This book focuses on the role of the creative sector in the governance of urban renewal and economic development initiatives.
Rory Shand examines the ways in which both the top-down nature of the creative sector, and the bottom-up roles of creative arts organisations, drive development and engage with local communities or areas in regeneration projects that target employment, training and education, as well as social engagement. Underpinning these projects are governance mechanisms, through delivery, funding and participation. Drawing on case studies from the UK, Germany and Canada, Shand compares national creative sector policies and creative arts bodies engaged in the governance of urban renewal and development programmes, as well as including a comparative chapter offering an overview of best and worst practice, which also examines and summarises the key themes across both theory and practice. In his concluding remarks, he highlights and discusses the key challenges posed by governance mechanisms to urban renewal and economic development programmes and identifies future comparative case studies in the field.

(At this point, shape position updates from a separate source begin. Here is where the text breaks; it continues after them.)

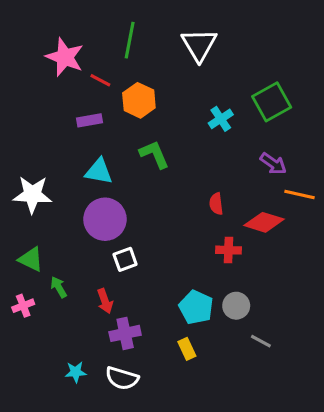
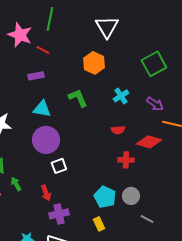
green line: (130, 40) -> (50, 19), moved
orange hexagon: (139, 100) -> (94, 63), moved
cyan cross: (221, 119) -> (121, 96), moved
red semicircle: (216, 204) -> (118, 130), turned -88

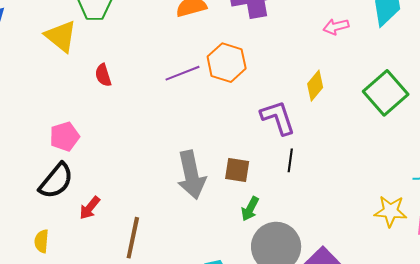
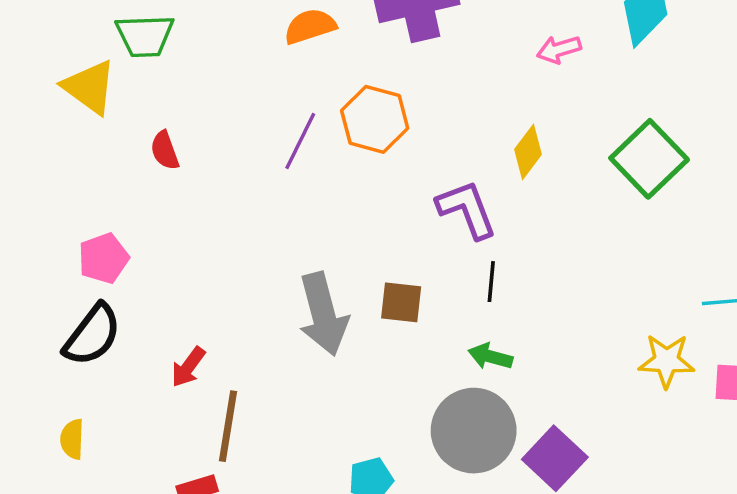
purple line: (183, 73) -> (300, 141), turned -40
red arrow: (90, 208) -> (188, 367), moved
green arrow: (250, 209) -> (490, 356), moved, turned 80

This book will be of great interest to students of environmental studies, public policy and politics and geography, as well as being a relevant resource for practitioners from NGOs, local and national levels of governments and community projects.
Table of Contents
List of Tables
List of Boxes
1. The Creative Arts in Governance of Urban Renewal and Development
2. Creative Sector and Economic Development: Governance, Funding, and Delivery
3. Governance and Institutional Context: Policy, Behaviour and Communities
4. UK: Take A Part
5. Germany: From Creative and Cultural Industries to Refugees’ Kitchen
6. Canada: The Creative Inter Cities Network to Artscape
7. Comparing across the Creative Sector: Governance, Best practice and Communities
8. The Creative Sector and Economic Development: Global Cases, Next Steps, and Reframing Theory
Rory Shand is Reader in Political Economy, Manchester Metropolitan University, UK.